6.3 Exporting Final Datasets

  • R Code Chunk 4: Save Final Datasets

The final step is to save our processed datasets. We save three different versions of the data to create useful checkpoints for the analysis:

  • dat.full.with.mortality.RData: The updated, merged dataset before any filtering was applied in this chapter.
  • dat.analytic2.RData: The dataset after applying age restrictions and removing participants with missing outcome or exposure data.
  • dat.complete.RData: The final, clean analytic dataset containing only complete cases.
Show/Hide Code
# Save
save(dat.full.with.mortality, 
     file = "data/dat.full.with.mortality.RData")

save(dat.analytic2, 
     file = "data/dat.analytic2.RData")

save(dat.complete, 
     file = "data/dat.complete.RData")

This completes the variable definitions and cleaning part of the data preparation stage.
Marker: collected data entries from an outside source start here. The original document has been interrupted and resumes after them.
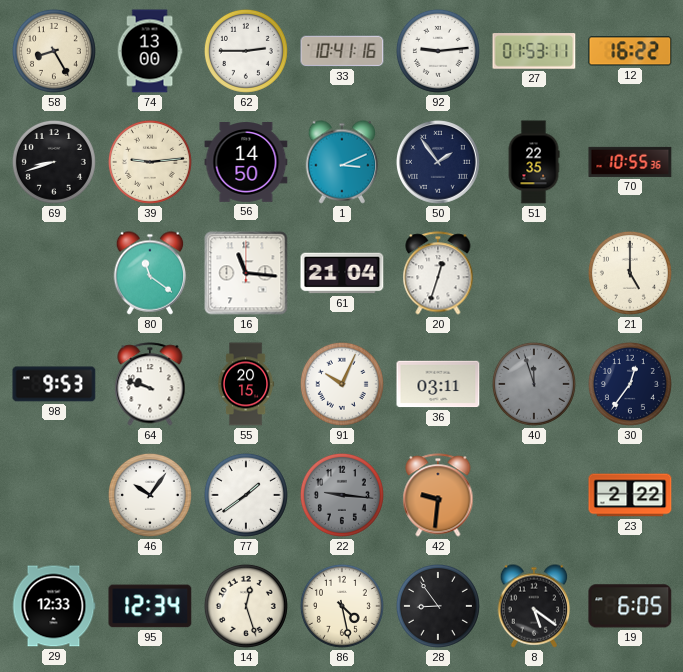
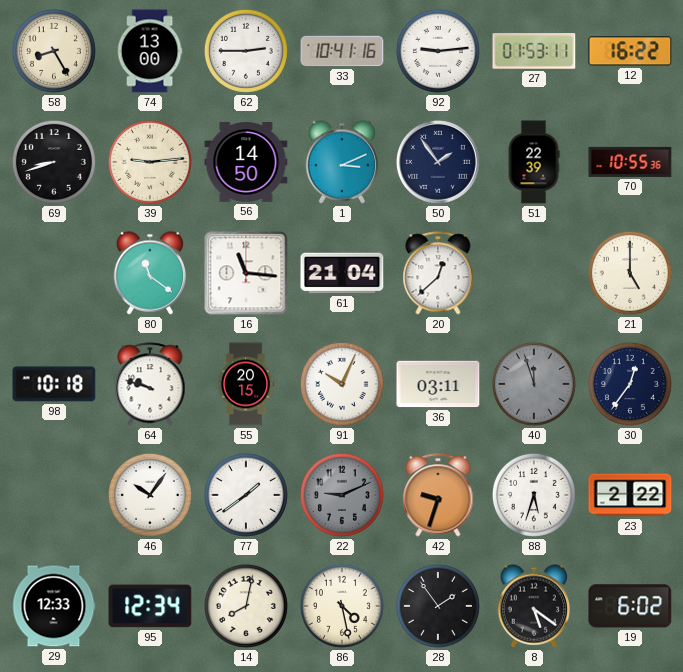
51: 22:35 -> 22:39
20: 12:33 -> 12:38
98: 9:53 -> 10:18
22: 9:16 -> 9:11
42: 9:31 -> 9:33
88: none -> 5:33
14: 12:27 -> 8:02
28: 8:54 -> 1:54
19: 6:05 -> 6:02
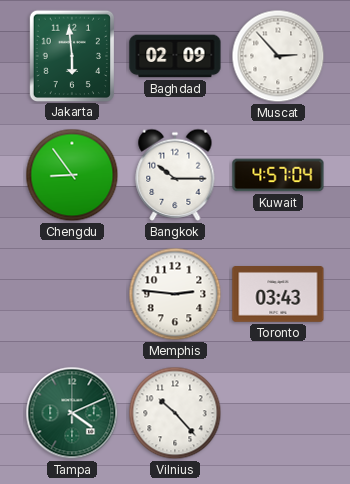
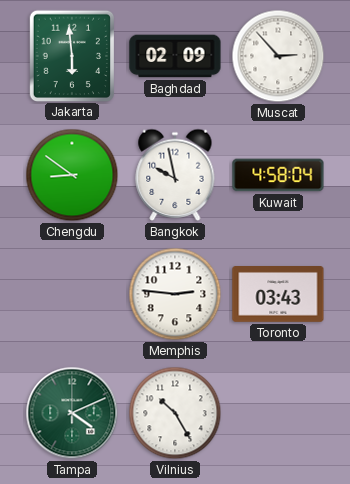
Chengdu: 8:54 -> 8:51
Bangkok: 10:15 -> 9:58
Kuwait: 4:57 -> 4:58
Vilnius: 10:23 -> 10:25
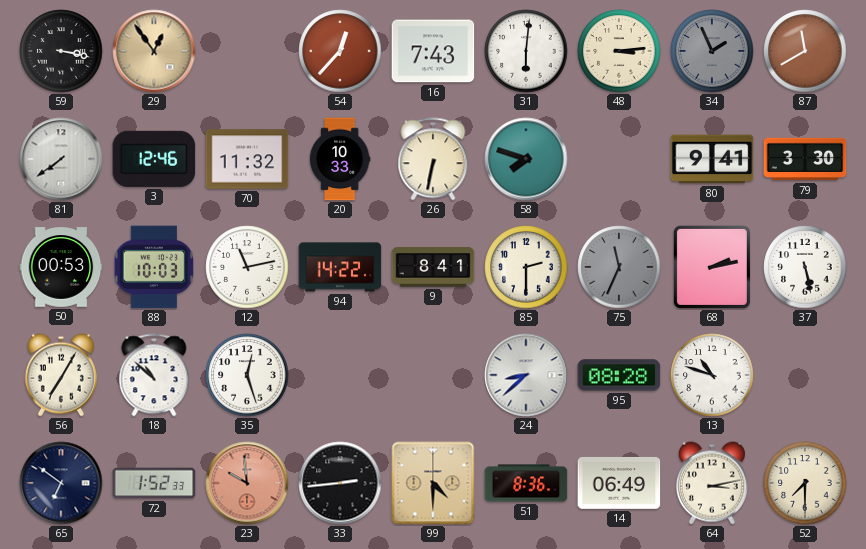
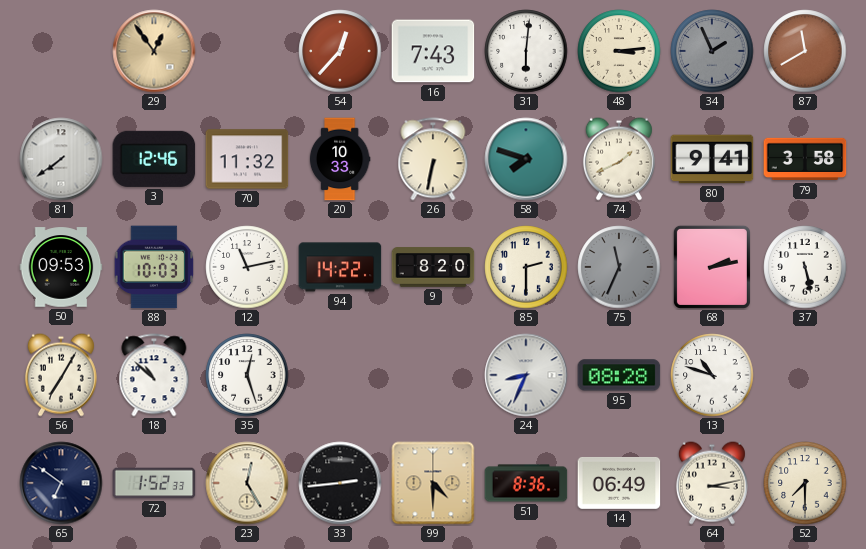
59: 3:17 -> none
74: none -> 1:41
79: 3:30 -> 3:58
50: 00:53 -> 09:53
9: 8:41 -> 8:20
24: 8:38 -> 8:34
23: 9:59 -> 12:25
23 dial: salmon -> cream
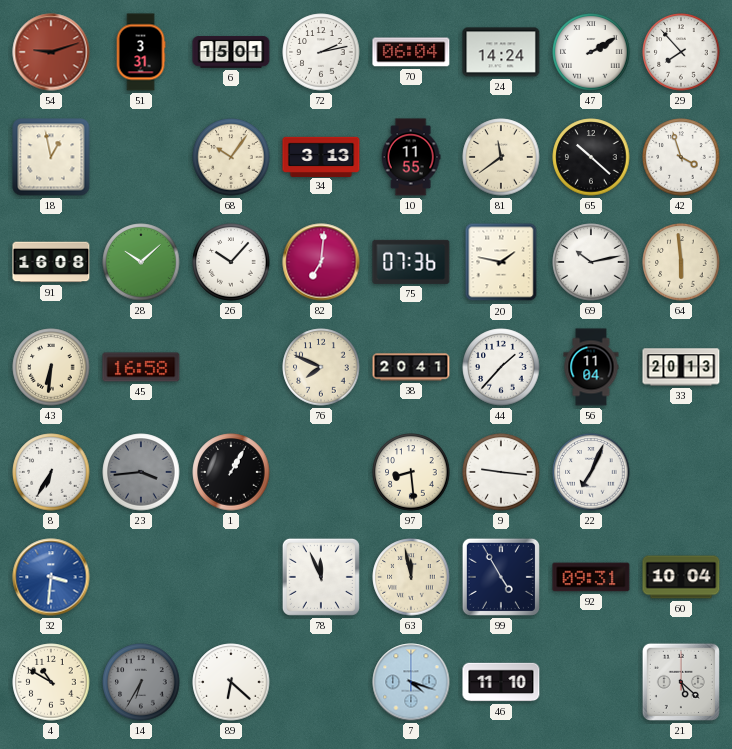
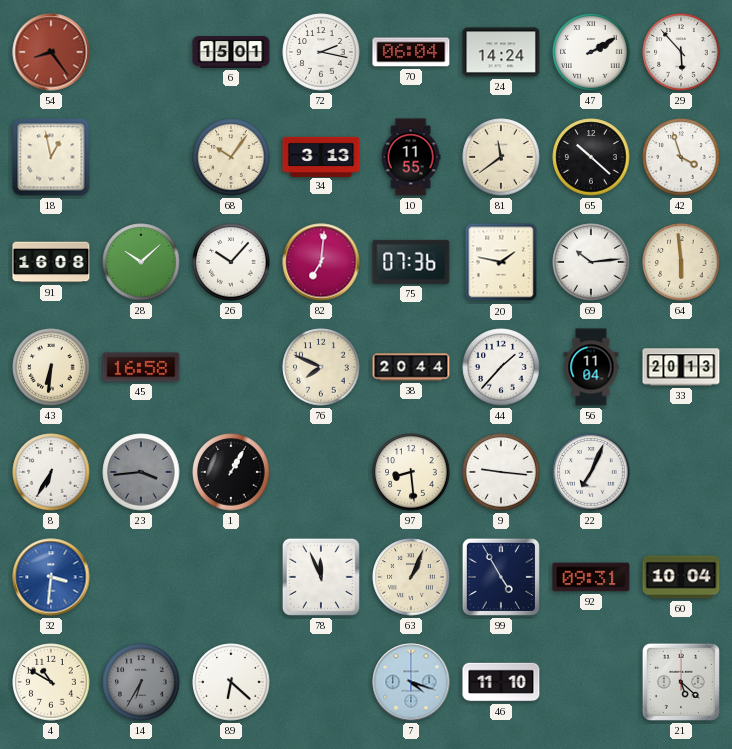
54: 9:12 -> 8:24
51: 3:31 -> none
72: 2:13 -> 2:17
29: 7:53 -> 5:53
69: 10:13 -> 10:14
38: 20:41 -> 20:44
63: 11:58 -> 1:04
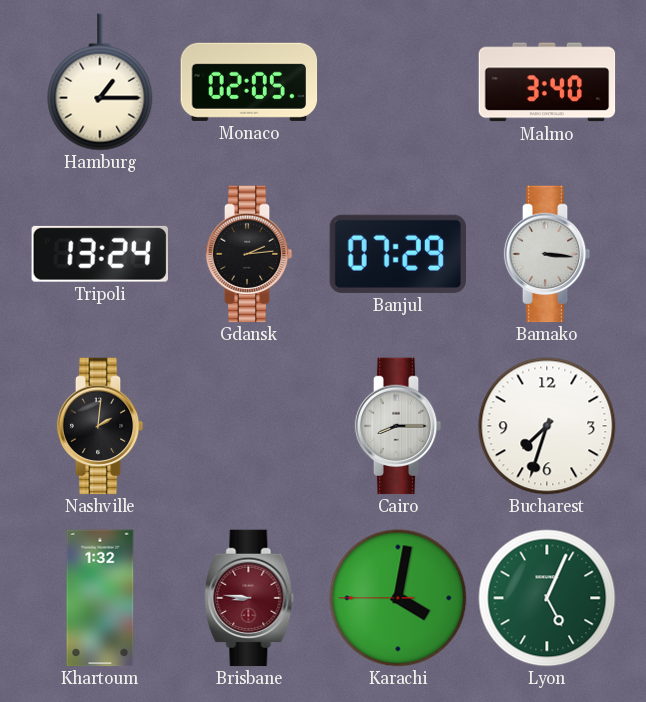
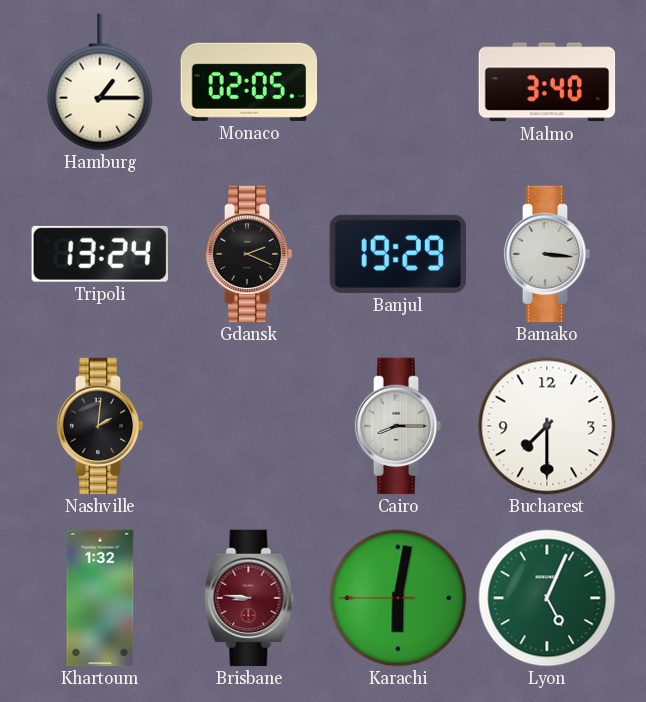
Gdansk: 2:14 -> 2:19
Banjul: 07:29 -> 19:29
Bucharest: 7:33 -> 7:30
Karachi: 4:01 -> 6:01
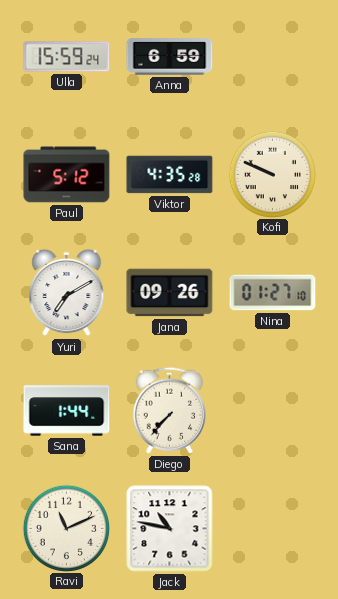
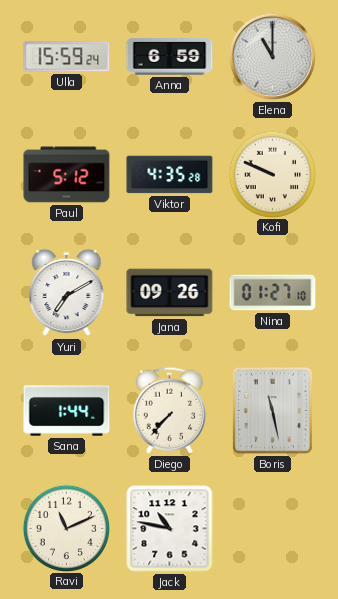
Elena: none -> 11:00
Boris: none -> 11:28
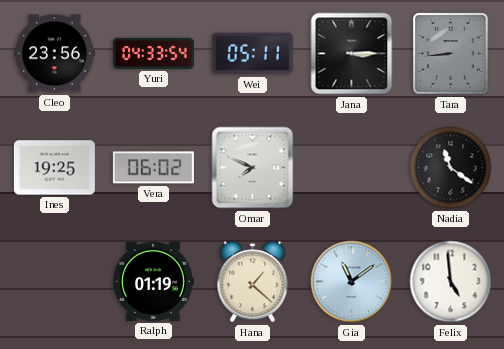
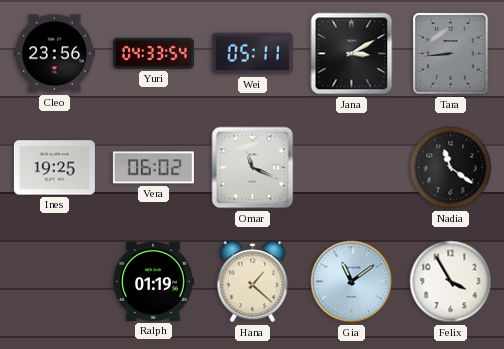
Jana: 3:15 -> 3:10
Omar: 7:49 -> 11:19
Felix: 4:59 -> 3:55
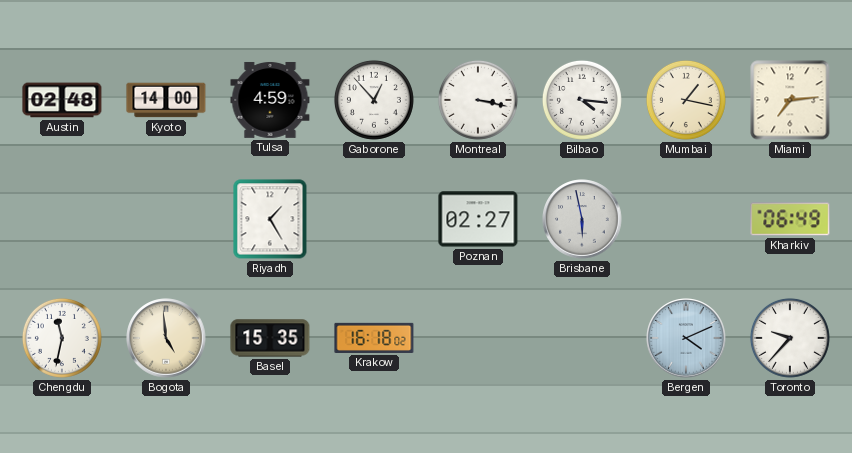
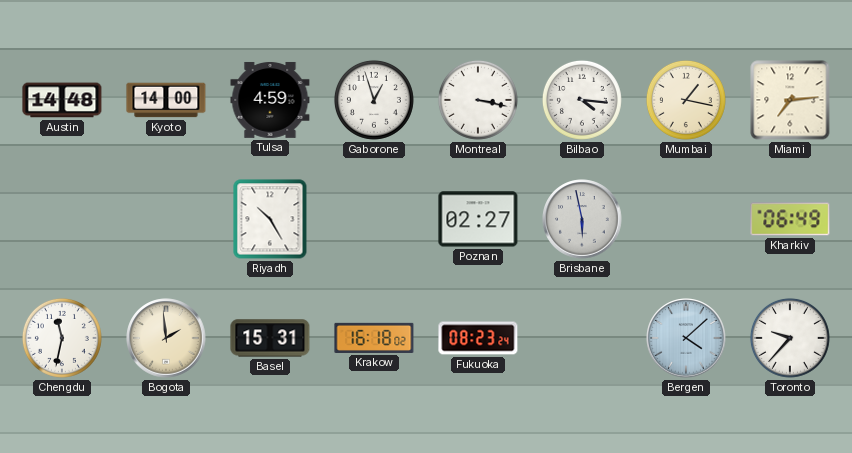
Austin: 02:48 -> 14:48
Gaborone: 12:53 -> 12:57
Riyadh: 1:25 -> 10:25
Bogota: 4:59 -> 1:59
Basel: 15:35 -> 15:31
Fukuoka: none -> 08:23
Bergen: 4:11 -> 4:08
6.4 Chapter Summary and Next Steps

In this chapter, we constructed the core variables for the analysis, including the categorized smoking initiation exposure (exposure.cat) and the survival outcome (time from birth to all-cause mortality). We then applied the study’s inclusion and exclusion criteria to create the final, complete-case analytic dataset with 50,549 participants, matching the sample size of the original paper.

With a clean dataset ready, the next chapter, “Cohort Definition,” will formally summarize the criteria used to define our study population.